Over the weekend, the unfamiliar sound of the pitter patter of rain intensified to a din as people donned their rain boots and lugged around their waterlogged umbrellas in the first rainstorm that San Francisco has seen since March. Despite the early rainfall however, California’s drought is far from over.
In the space of three days last week, San Francisco received 1.18 inches of rainfall, according to meteorology professor Oswaldo Garcia, which is more than what the city received for the whole month of October last year. At San Francisco International Airport, 175 flights were cancelled and SF State dispatched a weather advisory to students.
However severe the rain may have been for the Bay Area, the severity of the drought is not over according to Jason Gurdak, an associate professor of geology at SF State, with an emphasis in hydrology.
“The drought monitor estimates that 33.7 million Californians are in locations that are experiencing the drought. So the drought is not truly over,” Gurdak said.
According to John Monteverdi, a professor in the meteorology department at SF State, even though the five-year drought is still severe in many places throughout California, we don’t have to necessarily make up for all the months of rainfall that we haven’t received.
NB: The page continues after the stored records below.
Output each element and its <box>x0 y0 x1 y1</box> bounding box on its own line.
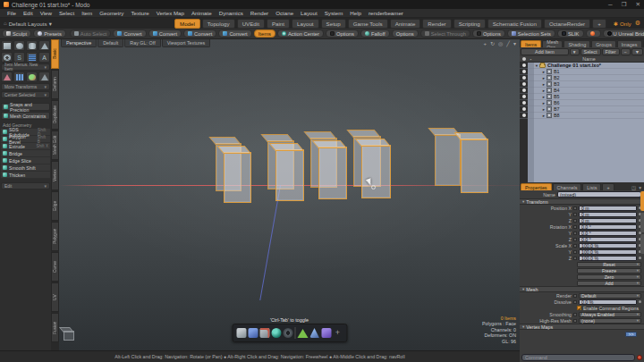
menu-item-file[interactable]: File <box>4 10 20 16</box>
item-menus-dropdown[interactable]: Item Menus: New Item▾ <box>1 63 50 71</box>
toolbox-tab-uv[interactable]: UV <box>51 282 59 312</box>
torus-tool-icon[interactable] <box>283 328 292 338</box>
toolbar-button-auto-select[interactable]: Auto Select <box>70 29 112 38</box>
toolbar-button-options[interactable]: Options <box>326 29 359 38</box>
menu-item-system[interactable]: System <box>321 10 347 16</box>
layout-tab-schematic-fusion[interactable]: Schematic Fusion <box>487 19 542 29</box>
cube-gray-tool-icon[interactable] <box>236 328 246 338</box>
toolbar-button-slik[interactable]: SLIK <box>557 29 584 38</box>
menu-item-dynamics[interactable]: Dynamics <box>216 10 247 16</box>
vertex-maps-header[interactable]: Vertex Maps <box>520 324 644 330</box>
menu-item-texture[interactable]: Texture <box>127 10 152 16</box>
toolbox-tab-polygon[interactable]: Polygon <box>51 222 59 251</box>
mesh-constraints-button[interactable]: Mesh Constraints <box>1 112 50 120</box>
channel-value-field[interactable]: 0.0 ° <box>579 224 637 230</box>
menu-item-render[interactable]: Render <box>247 10 272 16</box>
viewport-header-tab-perspective[interactable]: Perspective <box>61 39 97 47</box>
octane-icon-button[interactable] <box>586 29 601 38</box>
channel-mini-button[interactable] <box>573 257 577 260</box>
layout-tab-layout[interactable]: Layout <box>292 19 319 29</box>
mesh-section-header[interactable]: Mesh <box>520 286 644 292</box>
menu-item-item[interactable]: Item <box>78 10 96 16</box>
array-tool-icon[interactable] <box>13 72 25 82</box>
channel-value-field[interactable]: 0 m <box>579 206 637 211</box>
sphere-icon[interactable] <box>13 40 25 51</box>
panel-tab-images[interactable]: Images <box>617 40 642 47</box>
eye-icon[interactable] <box>522 88 526 92</box>
channel-mini-button[interactable] <box>573 206 577 210</box>
center-selected-dropdown[interactable]: Center Selected▾ <box>1 91 50 98</box>
toolbox-tab-curve[interactable]: Curve <box>51 252 59 282</box>
highres-dropdown[interactable]: (none) ▾ <box>579 318 641 324</box>
menu-item-select[interactable]: Select <box>55 10 78 16</box>
zoom-icon[interactable]: ◎ <box>498 41 503 46</box>
command-history-icon[interactable] <box>637 355 642 360</box>
geometry-tool-smooth-shift[interactable]: Smooth Shift <box>1 164 50 172</box>
sphere-paint-icon[interactable] <box>26 72 38 82</box>
cube-icon[interactable] <box>1 40 13 51</box>
eye-icon[interactable] <box>522 82 526 86</box>
mesh-item-row-b2[interactable]: ▸ B2 <box>520 75 644 81</box>
mesh-item-row-b6[interactable]: ▸ B6 <box>520 100 644 106</box>
layout-tab-game-tools[interactable]: Game Tools <box>348 19 388 29</box>
channel-value-field[interactable]: 100.0 % <box>579 256 637 261</box>
layout-tab-[interactable]: + <box>592 19 606 29</box>
snaps-precision-button[interactable]: Snaps and Precision <box>1 103 50 111</box>
eye-icon[interactable] <box>522 95 526 98</box>
layout-tab-setup[interactable]: Setup <box>321 19 346 29</box>
toolbox-tab-deform[interactable]: Deform <box>51 70 59 99</box>
close-button[interactable]: ✕ <box>636 1 640 8</box>
channel-mini-button[interactable] <box>573 300 577 304</box>
orbit-icon[interactable]: ↻ <box>490 41 495 46</box>
layout-tab-animate[interactable]: Animate <box>390 19 421 29</box>
item-name-input[interactable] <box>557 191 641 198</box>
layout-tab-paint[interactable]: Paint <box>267 19 290 29</box>
eye-icon[interactable] <box>522 76 526 80</box>
pen-icon[interactable]: ╱ <box>506 41 510 46</box>
toolbar-button-convert[interactable]: Convert <box>148 29 182 38</box>
layout-tab-render[interactable]: Render <box>422 19 451 29</box>
eye-icon[interactable] <box>522 101 526 105</box>
box-mesh[interactable] <box>361 145 391 198</box>
add-tool-icon[interactable]: + <box>333 328 343 338</box>
toolbar-button-selection-sets[interactable]: Selection Sets <box>507 29 555 38</box>
toolbox-tab-edge[interactable]: Edge <box>51 191 59 221</box>
box-mesh[interactable] <box>318 147 347 199</box>
box-mesh-back[interactable] <box>435 134 461 186</box>
properties-tab-[interactable]: + <box>602 183 614 190</box>
prism-blue-tool-icon[interactable] <box>309 328 319 338</box>
cube-purple-tool-icon[interactable] <box>321 328 331 338</box>
toolbox-tab-vertex[interactable]: Vertex <box>51 161 59 190</box>
orientation-cube-widget[interactable] <box>64 331 74 341</box>
mesh-item-row-b8[interactable]: ▸ B8 <box>520 113 644 119</box>
toolbox-tab-fusion[interactable]: Fusion <box>51 313 59 342</box>
mesh-item-row-b3[interactable]: ▸ B3 <box>520 81 644 88</box>
viewport-header-tab-default[interactable]: Default <box>97 39 123 47</box>
toolbox-tab-duplicate[interactable]: Duplicate <box>51 100 59 130</box>
toolbar-button-items[interactable]: Items <box>254 29 275 38</box>
viewport-3d[interactable]: PerspectiveDefaultRay GL: OffViewport Te… <box>59 39 520 350</box>
torus-icon[interactable]: ◌ <box>1 52 13 63</box>
channel-value-field[interactable]: 0.0 ° <box>579 237 637 242</box>
edit-dropdown[interactable]: Edit▾ <box>1 182 50 189</box>
sphere-teal-tool-icon[interactable] <box>271 328 281 338</box>
toolbar-button-presets[interactable]: Presets <box>33 29 66 38</box>
select-button[interactable]: Select <box>580 48 601 55</box>
eye-icon[interactable] <box>522 70 526 73</box>
funnel-filter-icon[interactable]: ▼ <box>631 48 643 55</box>
transform-action-button[interactable]: Zero ▾ <box>577 274 641 280</box>
box-mesh[interactable] <box>461 139 488 193</box>
toolbar-button-u-unreal-bridge[interactable]: U Unreal Bridge <box>603 29 644 38</box>
mesh-item-row-b7[interactable]: ▸ B7 <box>520 106 644 113</box>
toolbar-button-options[interactable]: Options <box>392 29 419 38</box>
menu-item-edit[interactable]: Edit <box>20 10 37 16</box>
layout-tab-scripting[interactable]: Scripting <box>453 19 486 29</box>
channel-value-field[interactable]: 0 m <box>579 218 637 223</box>
layout-tab-model[interactable]: Model <box>174 19 200 29</box>
layout-switcher[interactable]: ⌂ Default Layouts ▾ <box>4 21 52 27</box>
transform-action-button[interactable]: Freeze ▾ <box>577 268 641 274</box>
text-tool-icon[interactable]: A <box>38 52 50 63</box>
viewport-header-tab-viewport-textures[interactable]: Viewport Textures <box>162 39 211 47</box>
render-dropdown[interactable]: Default ▾ <box>579 293 641 299</box>
layout-tab-uvedit[interactable]: UVEdit <box>237 19 265 29</box>
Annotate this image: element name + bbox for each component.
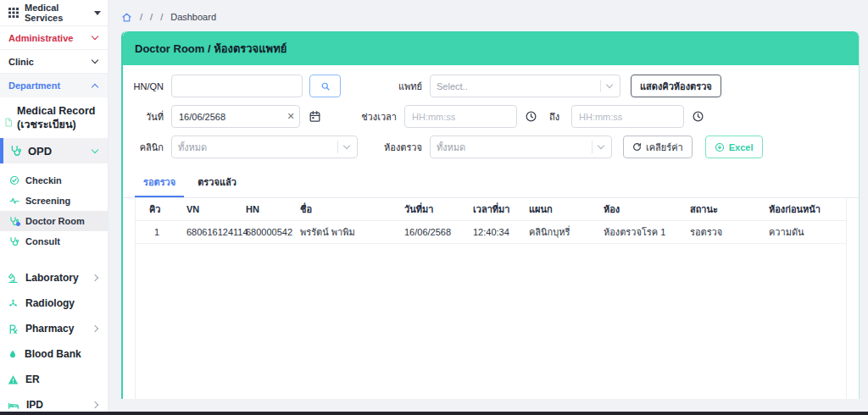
sidebar-item-administrative[interactable]: Administrative — [0, 26, 108, 50]
sub-item-label: Consult — [25, 236, 60, 246]
col-department: แผนก — [529, 202, 604, 217]
cell-visit-date: 16/06/2568 — [404, 227, 473, 237]
warning-triangle-icon — [8, 374, 19, 385]
clear-values-label: เคลียร์ค่า — [646, 140, 683, 155]
calendar-icon — [309, 110, 321, 123]
col-visit-time: เวลาที่มา — [473, 202, 529, 217]
search-button[interactable] — [309, 75, 341, 97]
sidebar-item-screening[interactable]: Screening — [0, 191, 108, 211]
chevron-down-icon — [606, 81, 613, 88]
cell-name: พรรัตน์ พาพิม — [300, 224, 404, 240]
download-circle-icon — [715, 142, 725, 152]
time-to-input[interactable] — [571, 105, 684, 128]
cell-department: คลินิกบุหรี่ — [529, 224, 604, 240]
tab-done[interactable]: ตรวจแล้ว — [189, 171, 245, 197]
col-visit-date: วันที่มา — [404, 202, 473, 217]
active-dot — [16, 222, 20, 226]
breadcrumb-sep: / — [160, 12, 163, 22]
sub-item-label: Checkin — [25, 175, 62, 185]
sub-item-label: Screening — [25, 196, 70, 206]
sidebar-item-opd[interactable]: OPD — [0, 138, 108, 163]
app-switcher[interactable]: Medical Services — [0, 0, 108, 26]
breadcrumb-sep: / — [150, 12, 153, 22]
breadcrumb-sep: / — [140, 12, 142, 22]
cell-room: ห้องตรวจโรค 1 — [604, 224, 690, 240]
sub-item-label: Doctor Room — [25, 216, 85, 226]
clear-date-icon[interactable]: ✕ — [281, 111, 300, 122]
hnqn-label: HN/QN — [133, 81, 171, 91]
page-title: Doctor Room / ห้องตรวจแพทย์ — [135, 40, 287, 58]
sidebar-item-radiology[interactable]: Radiology — [0, 290, 108, 316]
sidebar-item-consult[interactable]: Consult — [0, 231, 108, 252]
lower-item-label: IPD — [26, 399, 86, 411]
time-to-clock-button[interactable] — [692, 110, 704, 123]
chevron-right-icon — [92, 274, 98, 281]
breadcrumb: / / / Dashboard — [121, 8, 860, 25]
sidebar-item-blood-bank[interactable]: Blood Bank — [0, 341, 108, 367]
sidebar-item-er[interactable]: ER — [0, 367, 108, 392]
opd-label: OPD — [28, 145, 86, 158]
chevron-down-icon — [92, 57, 98, 64]
lower-item-label: Laboratory — [25, 272, 86, 284]
col-status: สถานะ — [690, 202, 769, 217]
sidebar-item-clinic[interactable]: Clinic — [0, 50, 108, 74]
cell-hn: 680000542 — [246, 227, 300, 237]
sidebar-item-checkin[interactable]: Checkin — [0, 170, 108, 191]
lower-item-label: Blood Bank — [25, 348, 97, 360]
section-label: Clinic — [8, 57, 34, 67]
cell-status: รอตรวจ — [690, 224, 769, 240]
excel-label: Excel — [729, 142, 754, 152]
refresh-icon — [632, 142, 642, 152]
calendar-button[interactable] — [309, 110, 321, 123]
chevron-up-icon — [92, 83, 98, 90]
section-label: Administrative — [8, 33, 73, 43]
filter-form: HN/QN แพทย์ Select.. แสดงคิวห้องตรวจ — [123, 65, 859, 168]
clear-values-button[interactable]: เคลียร์ค่า — [623, 136, 693, 158]
time-from-input[interactable] — [404, 105, 517, 128]
home-icon[interactable] — [121, 12, 132, 23]
sidebar: Medical Services Administrative Clinic D… — [0, 0, 108, 415]
sidebar-item-laboratory[interactable]: Laboratory — [0, 265, 108, 290]
excel-button[interactable]: Excel — [705, 136, 763, 158]
doctor-label: แพทย์ — [341, 79, 430, 94]
lower-item-label: Pharmacy — [25, 323, 86, 335]
clock-icon — [525, 110, 537, 123]
hnqn-input[interactable] — [171, 75, 303, 97]
sidebar-item-pharmacy[interactable]: Pharmacy — [0, 316, 108, 341]
cell-queue: 1 — [149, 227, 186, 237]
select-placeholder: Select.. — [437, 81, 597, 91]
show-queue-button[interactable]: แสดงคิวห้องตรวจ — [631, 75, 721, 97]
chevron-right-icon — [92, 401, 98, 408]
sidebar-item-medical-record[interactable]: Medical Record (เวชระเบียน) — [0, 97, 108, 138]
select-divider — [600, 80, 601, 92]
date-label: วันที่ — [133, 109, 171, 125]
bed-icon — [8, 400, 19, 411]
to-label: ถึง — [537, 109, 571, 125]
cell-vn: 680616124114 — [186, 227, 246, 237]
breadcrumb-current: Dashboard — [170, 12, 216, 22]
sidebar-item-department[interactable]: Department — [0, 74, 108, 97]
clinic-label: คลินิก — [133, 140, 171, 155]
col-previous-room: ห้องก่อนหน้า — [769, 202, 846, 217]
table-row[interactable]: 1 680616124114 680000542 พรรัตน์ พาพิม 1… — [136, 221, 846, 244]
col-vn: VN — [186, 204, 246, 214]
select-value: ทั้งหมด — [178, 140, 334, 155]
grid-icon — [8, 8, 19, 18]
window-bottom-edge — [0, 412, 868, 415]
medical-record-label: Medical Record (เวชระเบียน) — [17, 105, 95, 131]
clinic-select[interactable]: ทั้งหมด — [171, 136, 358, 158]
cell-visit-time: 12:40:34 — [473, 227, 529, 237]
sidebar-item-doctor-room[interactable]: Doctor Room — [0, 211, 108, 231]
doctor-room-panel: Doctor Room / ห้องตรวจแพทย์ HN/QN แพทย์ … — [121, 31, 860, 399]
time-from-clock-button[interactable] — [525, 110, 537, 123]
col-room: ห้อง — [604, 202, 690, 217]
col-queue: คิว — [149, 202, 186, 217]
chevron-down-icon — [92, 33, 98, 40]
lower-item-label: ER — [25, 374, 97, 385]
tab-waiting[interactable]: รอตรวจ — [135, 171, 184, 197]
doctor-select[interactable]: Select.. — [430, 75, 620, 97]
chevron-right-icon — [92, 325, 98, 332]
stethoscope-icon — [10, 145, 22, 157]
room-select[interactable]: ทั้งหมด — [430, 136, 612, 158]
chevron-down-icon — [598, 142, 604, 149]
“We don’t have to make up for it all, but we do need at least a couple normal winters. There is a difference between a meteorological drought and and a water source drought. We are out of the meteorological drought. We got a lot of rain last March and April, but we still have to make up for the water source drought with a few consecutive years of normal rainfall,” Monteverdi said.
Despite the fact that we still need a few seasons of normal rainfall to help mitigate the statewide drought, according to Gurdak, the drought is less severe in certain areas of California.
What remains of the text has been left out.